Sadly, however, I feel I must mention my recent visit to the London Aquarium. On the wall of Clapham South Tube station there’s currently a massive poster, featuring a close-up shot of a Great White shark, advertising this local amenity. Having been obsessed with these fearsome creatures ever since I saw Jaws as a kid, I decided that if there was a chance of getting to see a real live one in London, I wasn’t going to pass it up. So off I toddled to the London aquarium, where I payed my hefty admission fee only to discover that the bastards don’t actually have a Great White shark. Instead, they have rays that you’re allowed tickle and sand sharks, which aren’t very big and have never been known to attack human beings. Ever.

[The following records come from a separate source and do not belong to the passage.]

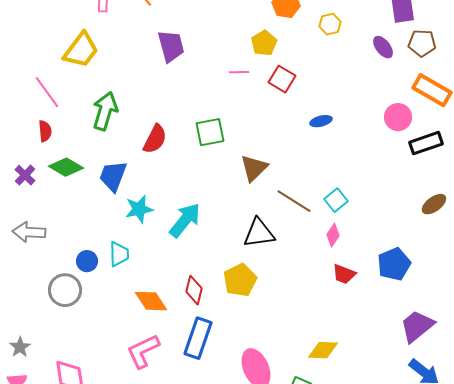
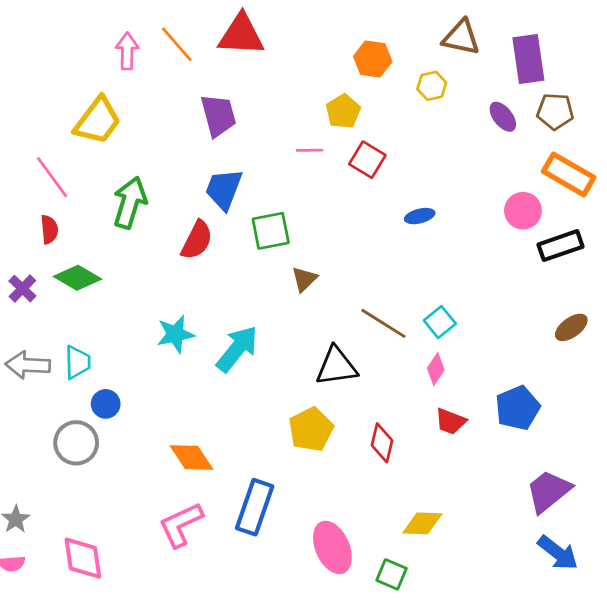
brown triangle: (254, 168) -> (304, 279), moved, size x0.7
blue trapezoid: (113, 176) -> (224, 189), moved
cyan trapezoid: (119, 254) -> (77, 362), moved
red diamond: (194, 290) -> (382, 443), moved

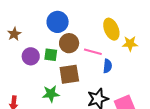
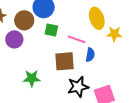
brown circle: (69, 43) -> (24, 20), moved
green square: (51, 55) -> (51, 30), moved
brown square: (69, 74) -> (64, 61), moved

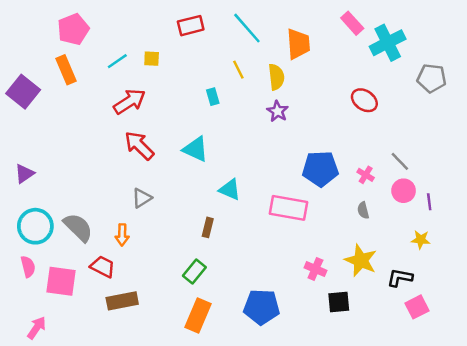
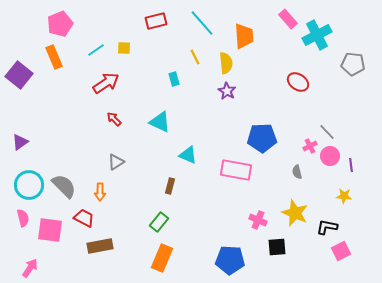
red arrow: (139, 145) -> (114, 119), size x0.6
pink cross: (366, 175) -> (310, 146), moved, turned 32
blue pentagon: (262, 307) -> (230, 260), moved

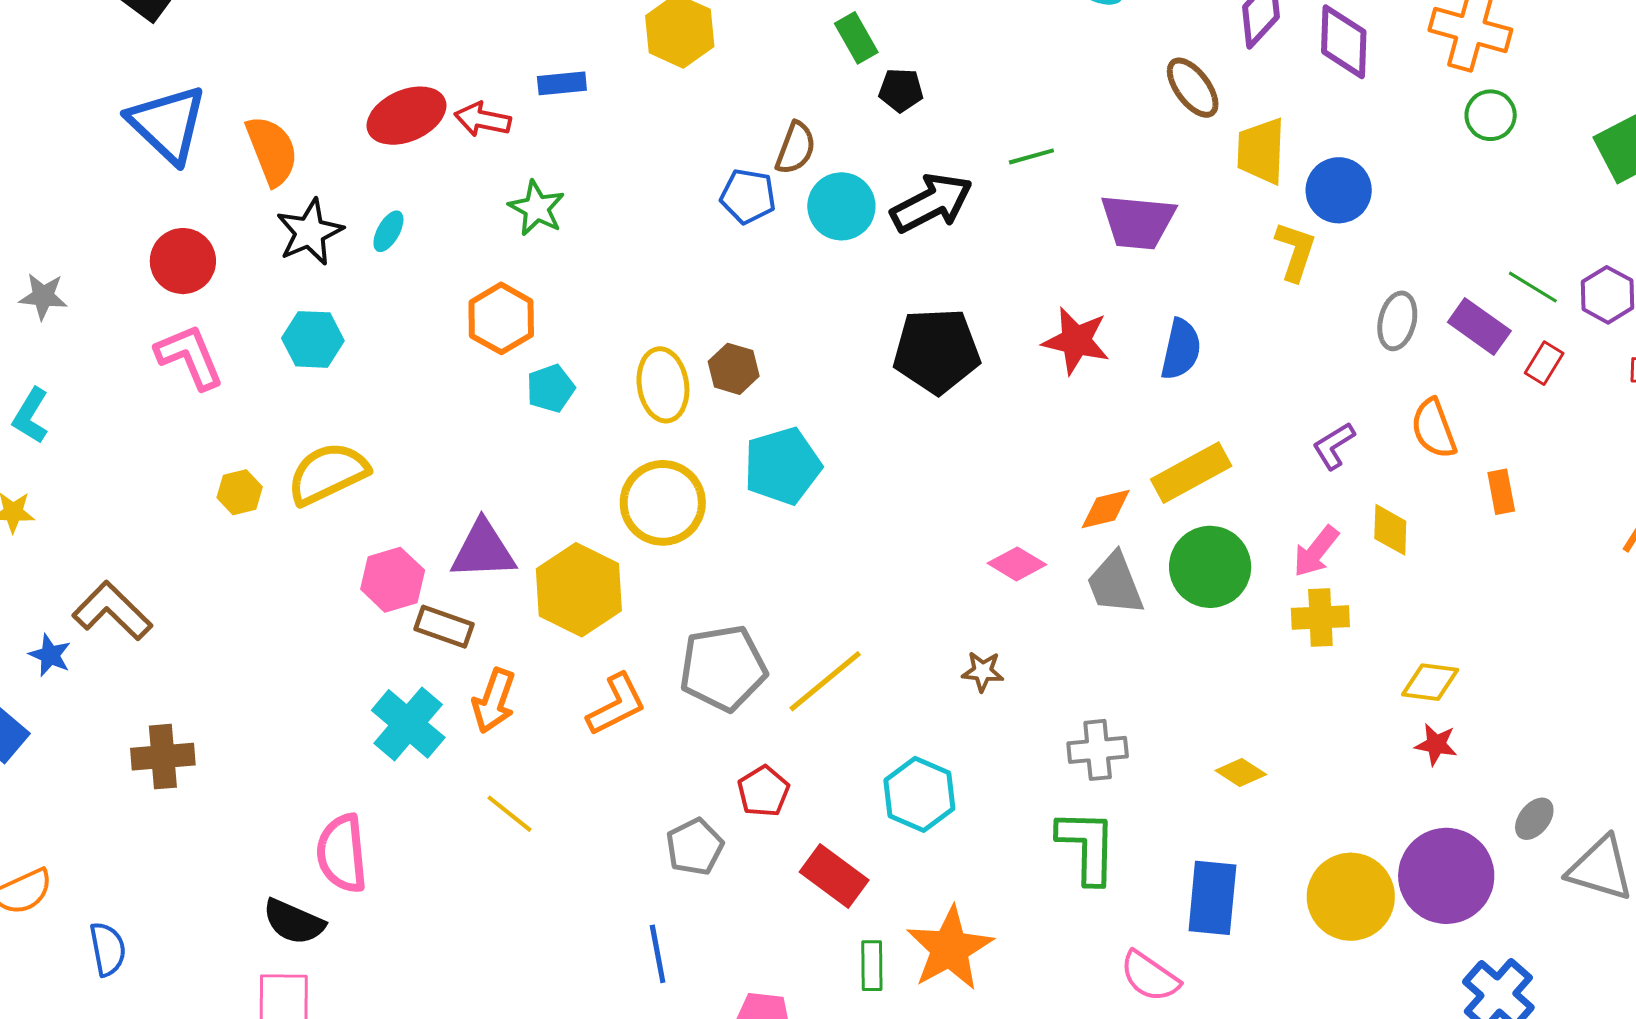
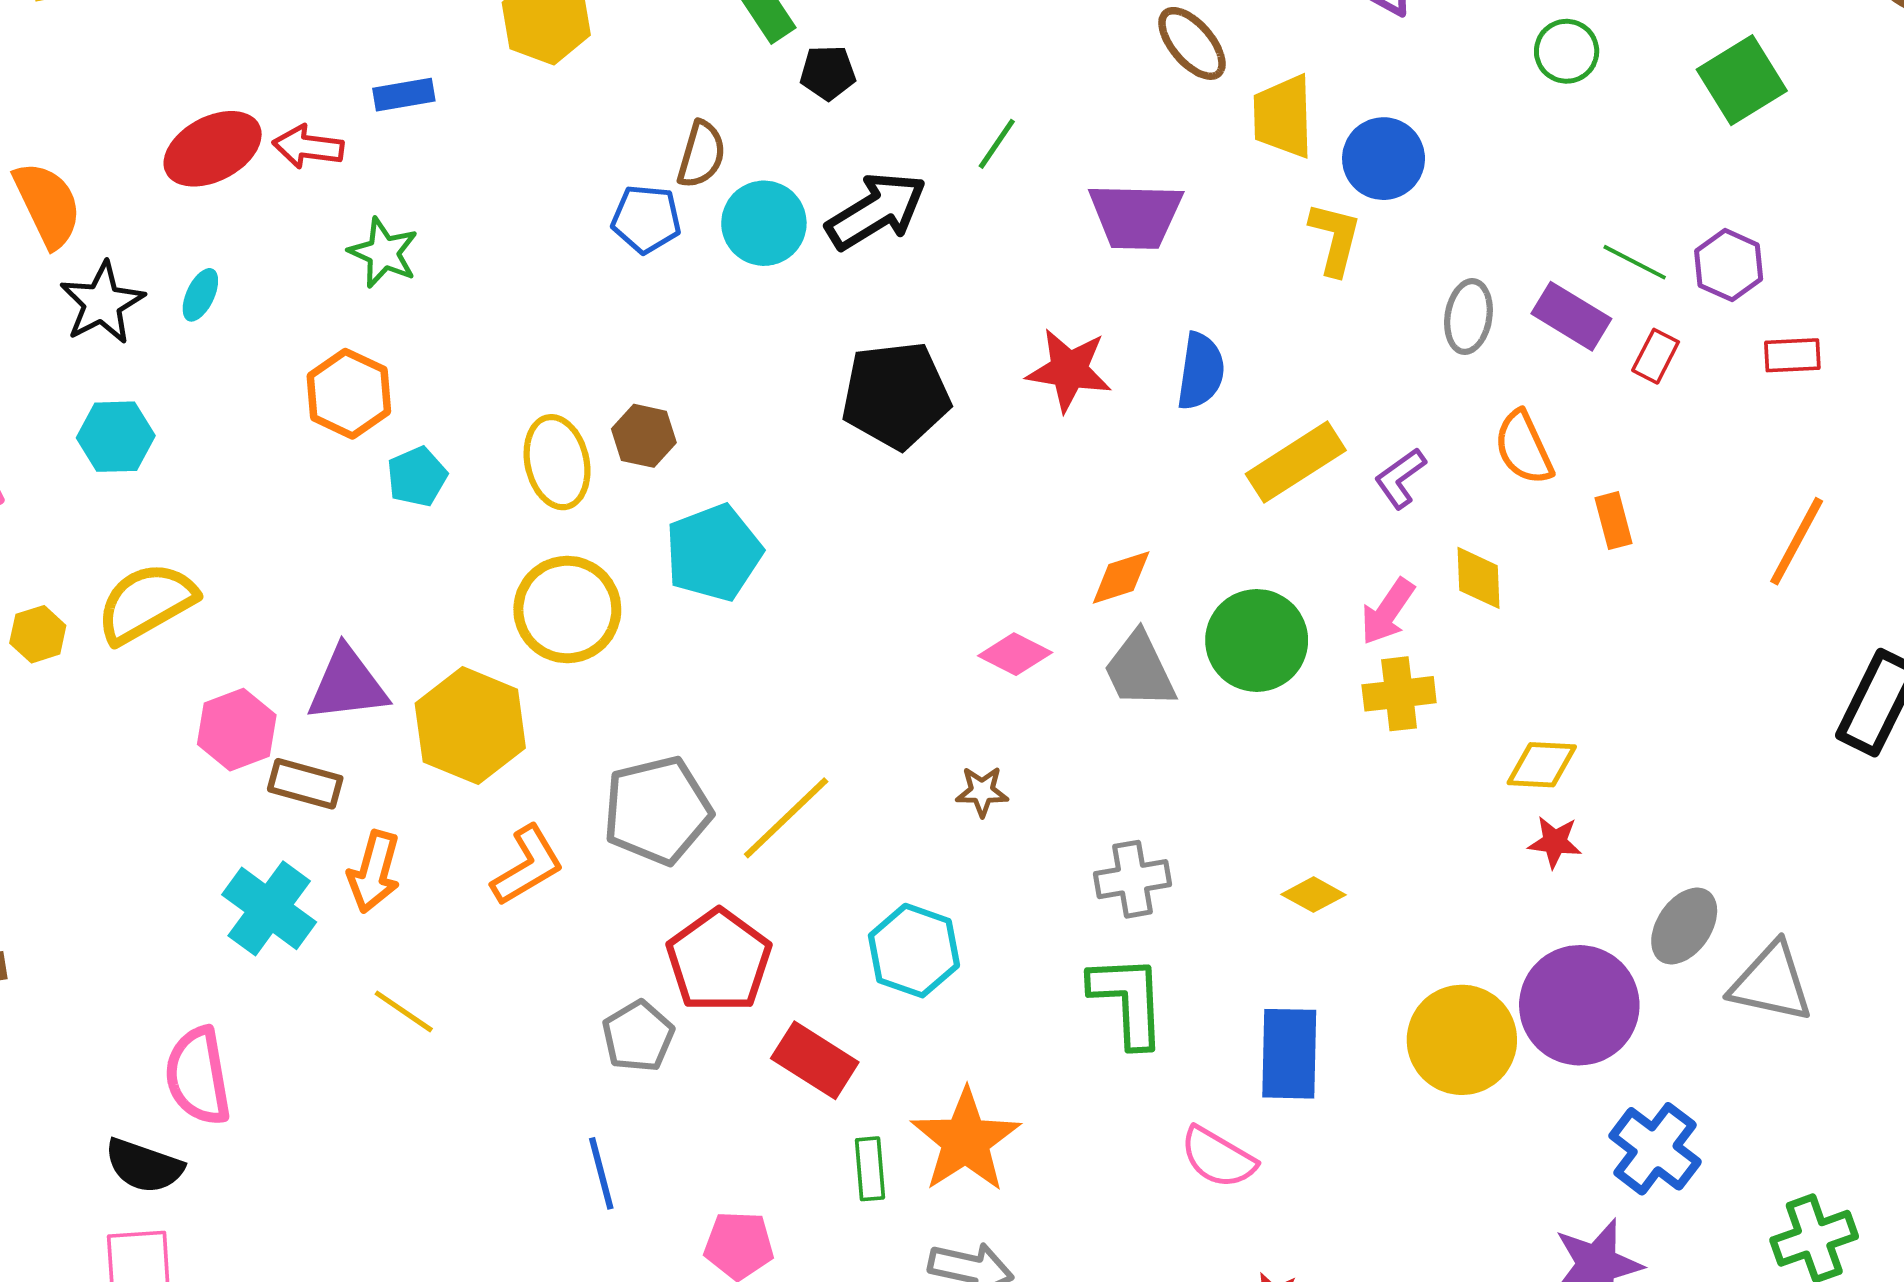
green line: (1031, 156) -> (997, 144), turned -36
yellow rectangle: (1191, 473) -> (1296, 462), moved
red pentagon: (763, 791) -> (719, 961), size x1.6
gray ellipse: (1534, 819) -> (1684, 926), size x1.4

What’s the point of that?
Thankfully, my trip was saved by the discovery of a breed of tropical fish, the name of which sadly escapes me, that looks exactly like Bob Geldof, right down to the whiskers. Well, that and the fact that that aquarium is right beside the London Eye – that big wheel thingummy that, like London’s ill-fated Dome, was built to celebrate the new millennium, but unlike London’s ill-fated Dome, is an utterly brilliant way of spending an hour.
“Daringly cantilevered” (I think that means ‘built’) over the Thames and offering a stunning, panoramic view of London’s spectacular skyline, not even the presence of several terrified children in the Eye pod occupied by my lady friend and I could temper our enjoyment of what is a genuinely thrilling, nerve-wracking but tremendously rewarding experience. Never mind the Spike, every city in the world should have it’s own big fuck-off wheel to enable lazy visitors such as myself to see everything there is to see in one fell swoop. As tourist attractions go, the Eye knocks the aquarium into a cocked-hat and I can recommend no better way of seeing London. Or, on a good day, France.